28 Ekim 2017 Cumartesi

FAİZDEN, ARBİTRAJDAN KAZAN, ÜSTELİK VERGİ KANUNLARI DA SENİN YANINDA OLSUN



 FAİZDEN, ARBİTRAJDAN KAZAN, ÜSTELİK VERGİ KANUNLARI DA SENİN YANINDA OLSUN…
Mustafa Durmuş

28 Ekim 2017
Bankaların asıl gelirlerinin para alıp satmaktan, alım-satım faizleri arasındaki farktan, yani faizden oluştuğunu biliyoruz.
Bunun dışında bankaların gelirleri arasında komisyon vb. adı altında müşterilerinden aldığı ücretler de önemli bir yer tutuyor. Öyle ki bu ücretler Yapı Kredi Bankası ve QNB Finansbank’ta faaliyet gelirlerinin % 25’ine kadar çıkabiliyor (1).
Üçüncü bir gelir türü ise bizlerin pek bilmediği, Merkez Bankası’nın bankalara sunduğu bir imkân olan lira ve döviz arbitrajı.
Yani bankalar hem lirayı hem de doları dışarıdan (offshore) daha düşük faizlerle alıp Merkez Bankası’na daha yüksek faizle satıyorlar ve bunun karşılığında yüzlerce milyon liralık kâr elde ediyorlar.
Nitekim IIF’nin raporuna göre (2), Türkiye’de faaliyet gösteren bankalar bu yılın ilk dört ayında, dışarıdan lirayı 11.50 faiz ile satın almışlar ve Merkez Bankası’na % 12.25 faizden (% 0.75 arbitraj) ve doları % 0,96’dan satın alıp Merkez Bankası’na % 1’den satmışlar, böylece oturdukları yerden milyonlar kazanmışlar. (Merkez Bankası bunu döviz kurunu dengelemek, doların ateşini düşürebilmek için yapmış olmalı).
Daha az vergi
Peki, bu bankaların 2016 yılında hangi orandan vergi ödediklerini biliyor musunuz?
Normalde bankalar da % 20 oranında Kurumlar Vergisine tabiler (yeni torba yasa ile % 22’ye çıkartılıyor).

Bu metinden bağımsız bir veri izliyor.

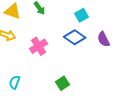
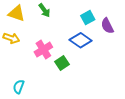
purple semicircle: (104, 39) -> (107, 26), moved
green square: (63, 83) -> (62, 63), moved

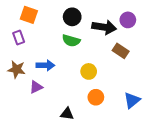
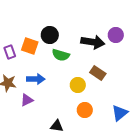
orange square: (29, 15) -> (30, 46), moved
black circle: (72, 17) -> (50, 35), moved
brown rectangle: (121, 51) -> (98, 73), moved

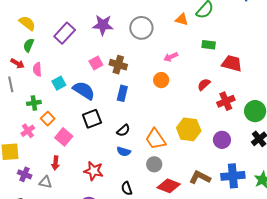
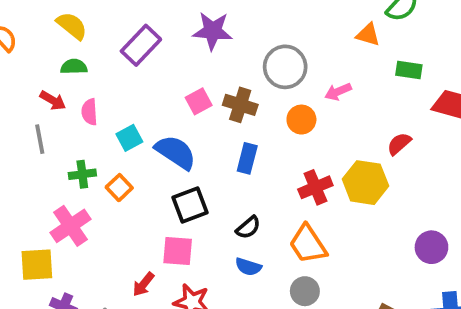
orange triangle: (182, 19) -> (368, 35), moved
gray circle: (141, 28) -> (285, 67), moved
green semicircle: (29, 45) -> (74, 67), turned 64
orange circle: (161, 80) -> (301, 120), moved
red cross: (226, 101) -> (315, 187), moved
orange square: (48, 119) -> (119, 188), moved
yellow hexagon: (189, 129) -> (365, 183), moved
pink cross: (28, 131) -> (71, 226), size x1.5
pink square: (64, 137) -> (178, 251), moved, turned -36
red arrow: (55, 163) -> (143, 284), moved, turned 32

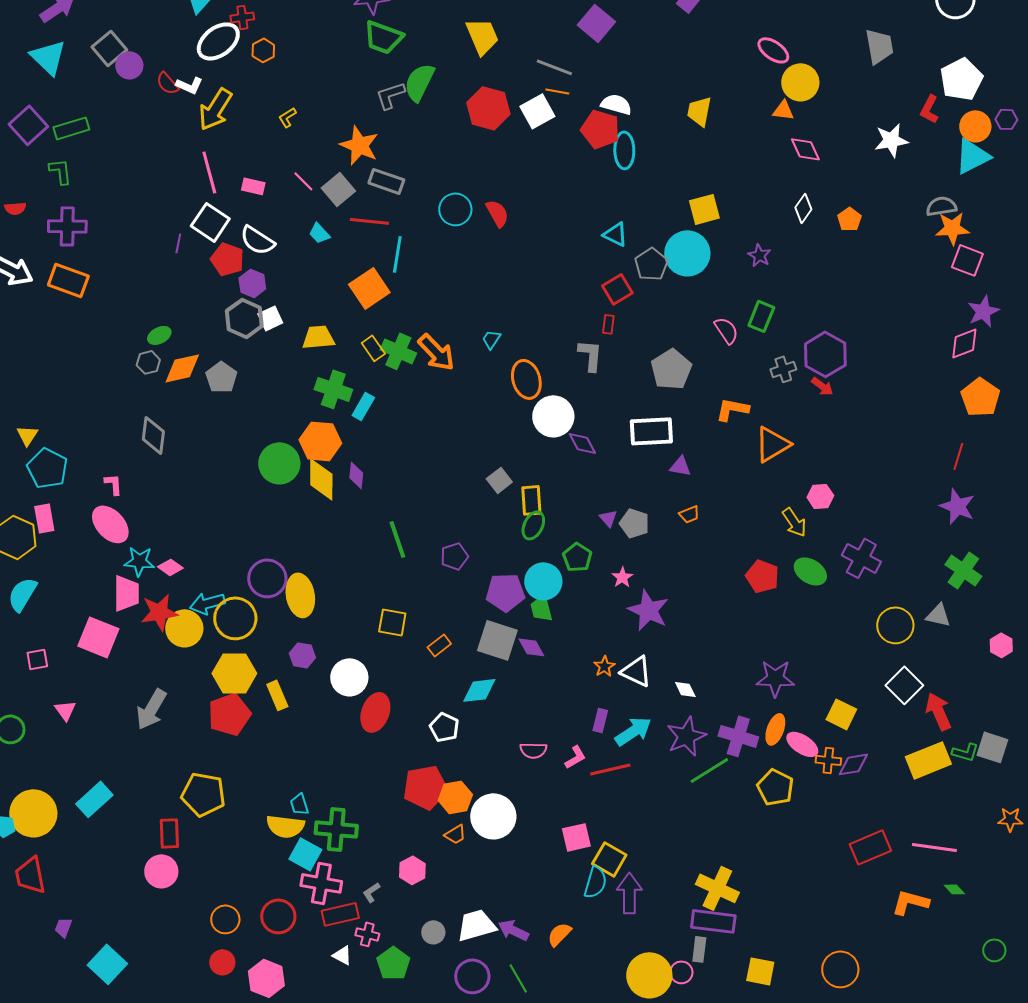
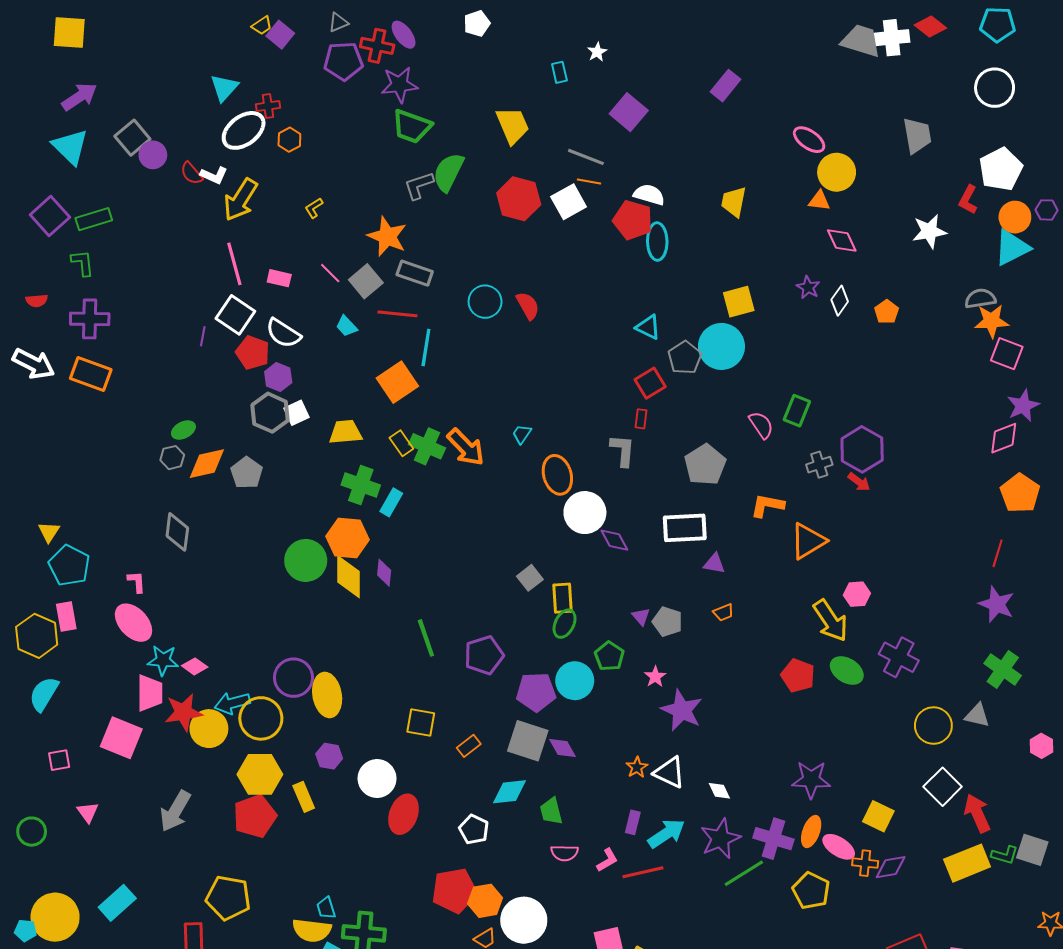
purple star: (759, 255) -> (808, 287), moved
yellow arrow: (794, 522) -> (830, 621), size x1.4
purple pentagon: (454, 556) -> (484, 655), size x1.4
green trapezoid: (541, 608) -> (551, 811), moved

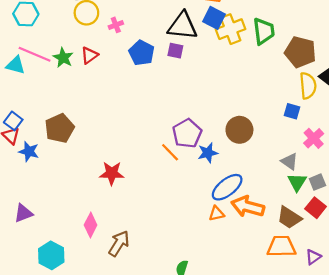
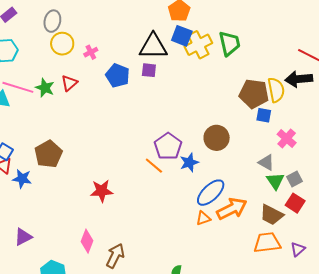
brown pentagon: (300, 52) -> (254, 94), moved
orange arrow: (248, 207) -> (232, 209), turned 144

Ancak ödedikleri vergiyi faaliyet gelirlerine oranladığımızda (efektif olarak) en fazla ödeyen % 10,4 ile Akbank olmuş. Garanti’nin vergi oranı % 7,9’da; İş Bankası’nın % 6,4’te; Yapı Kredi’nin % 6,8’de; Halkbank’ın % 7,6’da; Vakıfbank’ın % 6,7’de ve QNB Finansbank’ın % 5’te kalmış (3).
Tamamen yasal
Bunun nedeni yasalara aykırı biçimde vergi kaçırmaları ya da vergi affı gibi uygulamalardan yararlanmaları değil. Tersine tamamen vergi yasalarındaki imkânlara dayanarak bunu yapıyorlar. Yani çok sayıda yasal muafiyet, istisna ve indirimden yararlanıyorlar.
Düşününki asgari geçim indirimi dışında hiçbir indirim ya da muafiyeti olmayan 1,777 liralık brüt ücret alan bir işçi % 15’ten (yeni düzenlemeye kadar % 20) vergilendirilirken, bankaların ödedikleri en yüksek oran % 10.
Ayrıca bankalarda mevduatları olan milyonlarca lira değerinde lira cinsinden faiz gelir elde edenlere uygulanan Gelir Vergisi oranı vade süresine bağlı olarak % 10-12, döviz cinsinden faiz elde edenlerin ise % 12-14 dolayında.
Yani her hangi bir emek sarf etmeden devasa gelir ve servetin sahibi olanlar bir asgari ücretli kadar vergi yükü taşımıyorlar.
Bir de bunlara emekçilerin ödediği KDV, ÖTV, MTV gibi vergileri kattığımızda ülkedeki gelir adaletsizliğinin devletin vergi politikaları eliyle daha da kötüleştiği ortaya çıkıyor.
Yani ekonominiz uluslararası finans kapitale bağımlı bir ekonomisi ise düşünceniz, inancınız (örneğin faiz karşısındaki tutumunuz) ne olursa olsun kapitalizmin ekonomi politik kanunları işliyor. Ve bu kanunlar emekçiler aleyhine işliyor.
……………………
(1) İlgili bankaların bilançolarından kendi hesaplamalarımız.
(2) IIF, Turkey Research Note, Swap Auctions Reduced Offshore Volatility, May 19, 2017.
(3) İlgili bankaların bilançolarından kendi hesaplamalarımız.